Let’s discover how both male and female athletes get low testosterone and what can be done about it.
What Is Testosterone?
Testosterone is a steroid hormone that helps you increase lean muscle mass and bone density—and beyond simply helping you have a nice body, it’s also crucial for good health! Low levels of testosterone, in both men and women, can lead to a number of serious health conditions, including increased risk of depression, low sex drive, obesity, and osteoporosis.
Men with low testosterone tend to have higher rates of heart disease, depression, and even dementia—and a decrease in testosterone levels in women can lead to a loss of muscle mass and weight gain (especially when paired with the rising levels of estrogen that you learn about in the episode on Hormonal Imbalances and Weight Gain).
While there are entire industries built up around herbal and pharmaceutical pills, capsules, lotions, injections, super foods, and other methods for increasing testosterone, athletes such as Ryan Hall need to be especially careful with these type of substances due to sport regulations and also due to the fact that you simply can’t supplement or pill pop your way out of a training or diet program that doesn’t support optimization of your hormone levels. In “Should You Take Testosterone To Get Fit?” I highlight many of the risks of using testosterone replacement therapy.
So how can you excel at sports or exercise as much as you need to for your goals without depleting your hormone levels? Here are a few tips.
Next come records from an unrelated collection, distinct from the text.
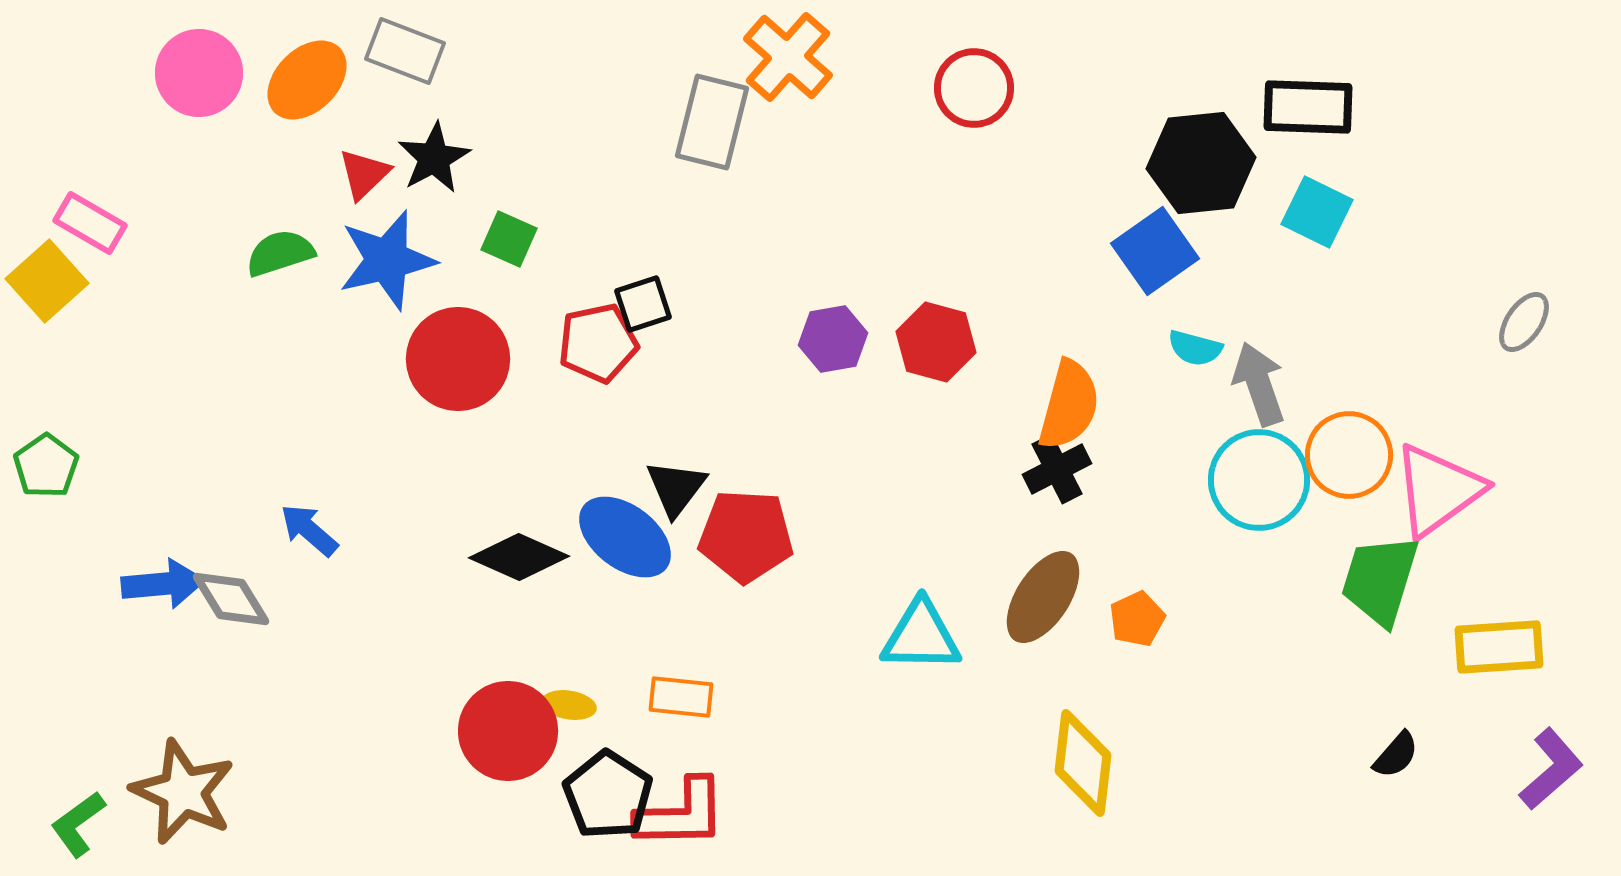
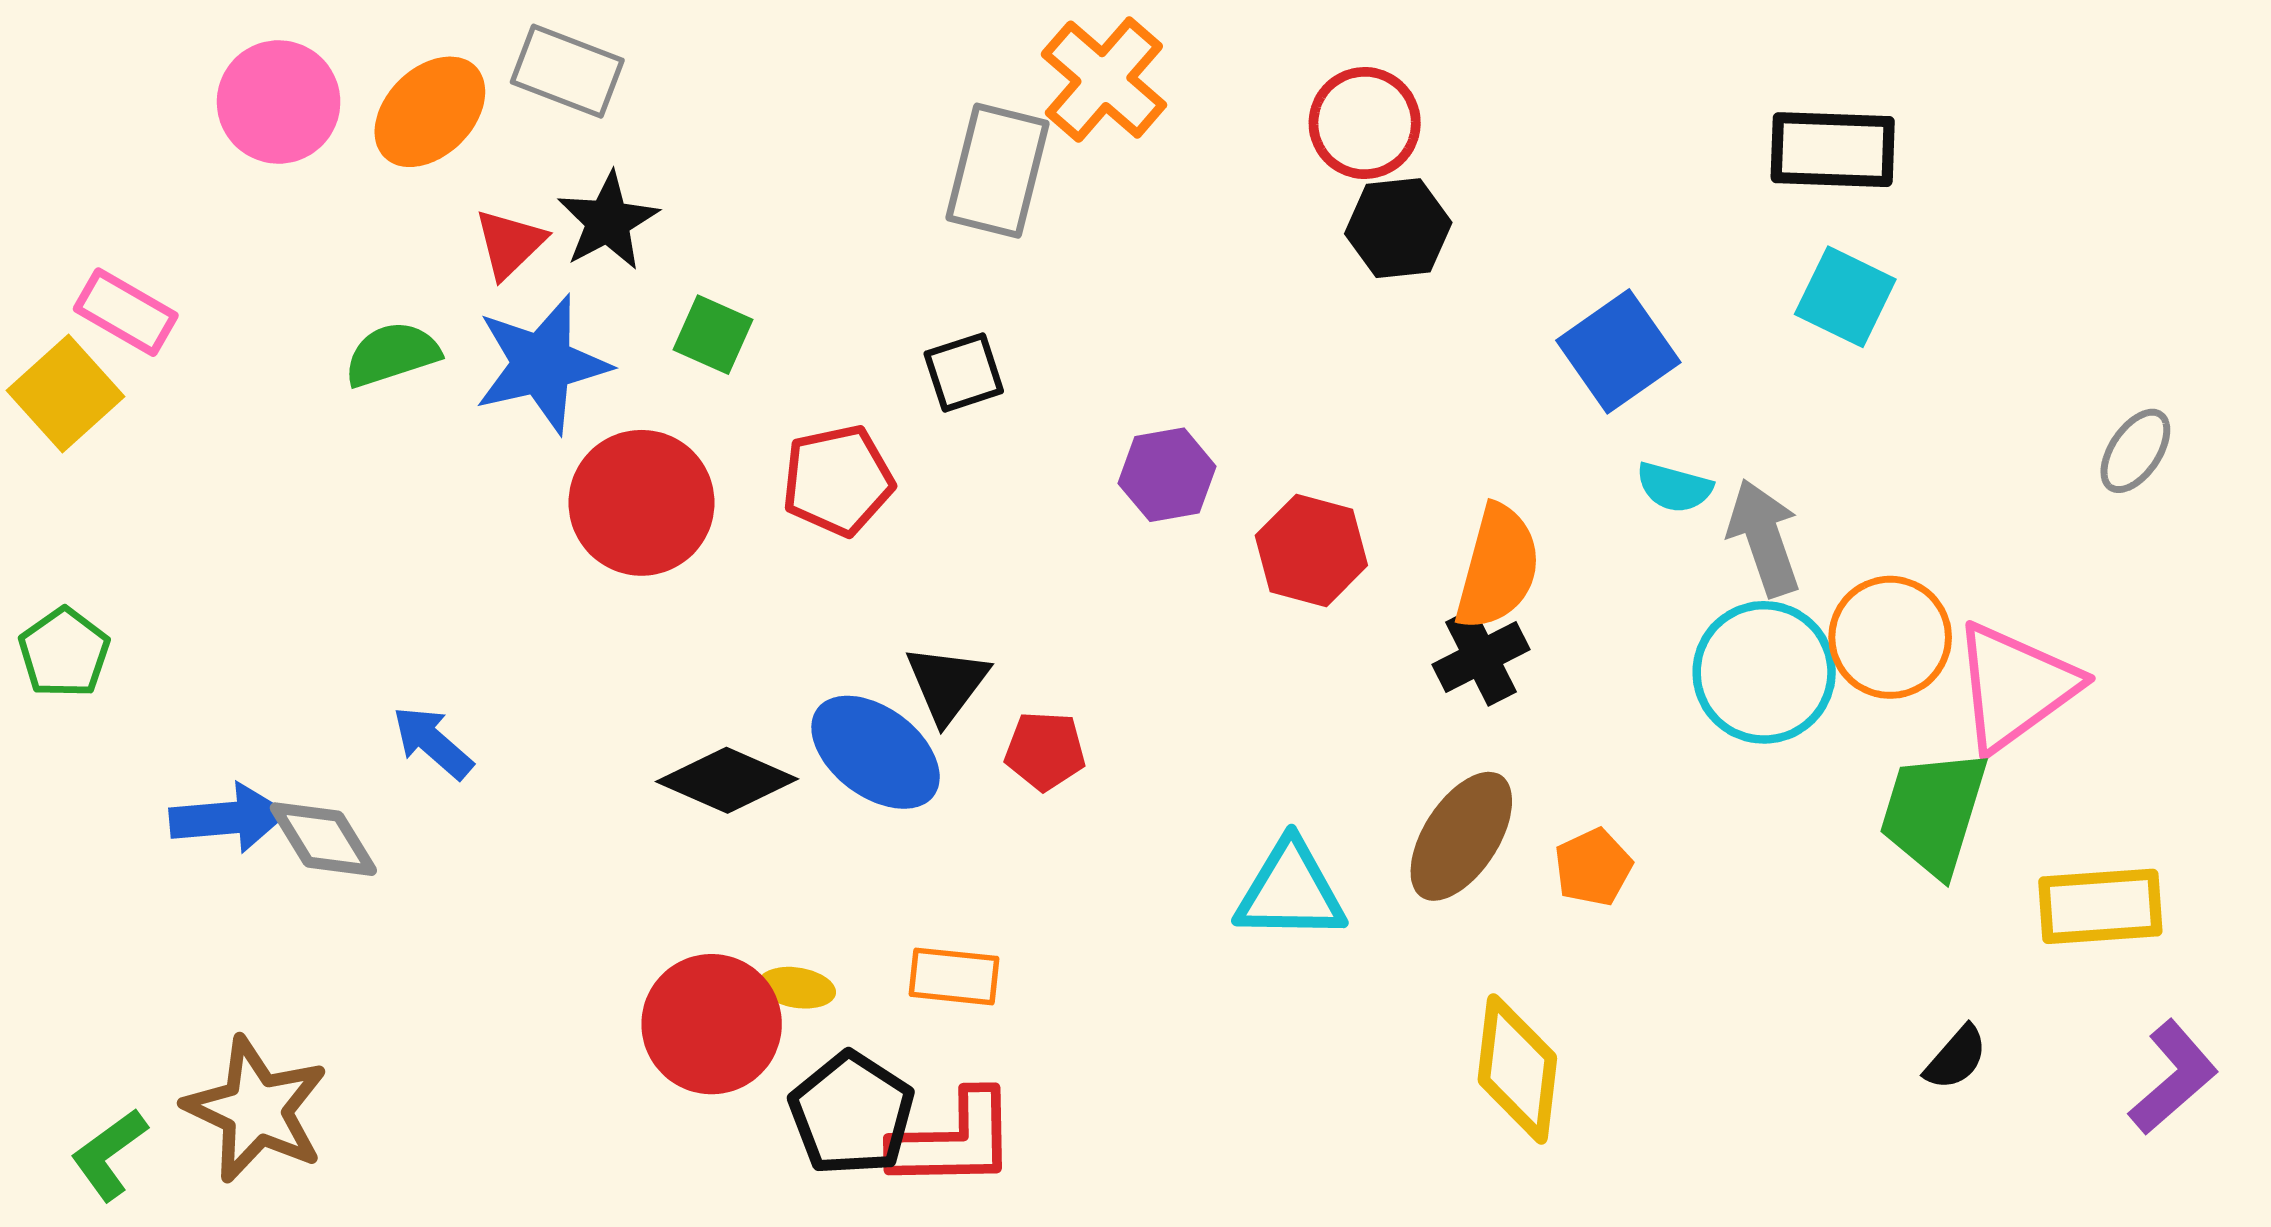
black hexagon: (1201, 163) -> (1398, 228), moved, size x0.7
black square: (643, 304) -> (964, 372), moved
red hexagon: (936, 342) -> (1311, 550), moved
red pentagon: (746, 536) -> (1045, 751), size x0.6

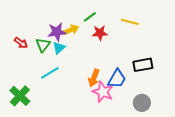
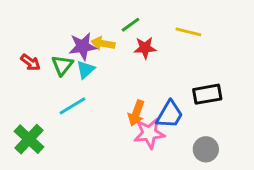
yellow arrow: (71, 30) -> (103, 43), turned -147
pink star: (103, 92) -> (149, 133), turned -30

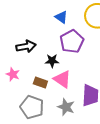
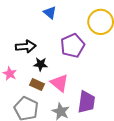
blue triangle: (61, 17) -> (50, 13), moved
black star: (52, 61) -> (41, 64), moved

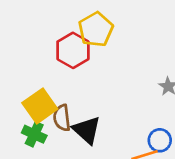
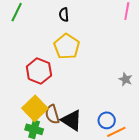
red hexagon: (73, 50) -> (39, 71), moved
blue circle: (160, 140) -> (107, 120), moved

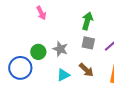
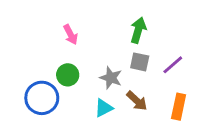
pink arrow: (41, 13) -> (71, 35), moved
gray star: (60, 49) -> (111, 78), moved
1. Use HIIT Instead of Chronic Cardio
Long endurance sports such as cycling and running seem to lower testosterone in the same way that weight lifting and weight training seem to increase it. For example, one 2003 study found that testosterone levels were significantly lower in endurance cyclists than age-matched weightlifters, or even an untrained control group. Some researchers have even concluded that this type of low testosterone in endurance athletes is an adaptation that gives cyclists or runners a competitive advantage—since the extra muscle mass from testosterone would probably slow you down.
So if you’re trying to boost testosterone, avoid long jaunts on the treadmill, and instead do high intensity interval training, such as sprints. Multiple studies have shown that you can boost your testosterone levels by sprinting. In one study, testosterone levels increased significantly for people who performed a series of very short (but intense) six-second sprints—and testosterone levels remained high even after those people had fully recovered from the sprint workout.
So how can you implement the strategy of sprinting to increase testosterone? Try performing several sprints on the treadmill after you’ve lifted weights at the gym, or just head out into the backyard, a park, or your neighborhood block and do a few sprint repeats on your days off from weigh training. You can even do your sprints on a bicycle or elliptical trainer. Try to include 5-10 short sprints when you do a sprint workout, sprint no longer than 15 seconds, get full recovery after each sprint (generally 3-4 times longer than you actually sprinted), and do a sprint workout 2-3 times a week for optimal results.
In addition to keeping your testosterone levels elevated, sprinting can also help you to maintain endurance. As surprising as it may seem, that short efforts can increase your ability to be able to go for a long period of time. You can learn more about physiological mechanism behind how this occurs by reading my two-part article series on how to build endurance.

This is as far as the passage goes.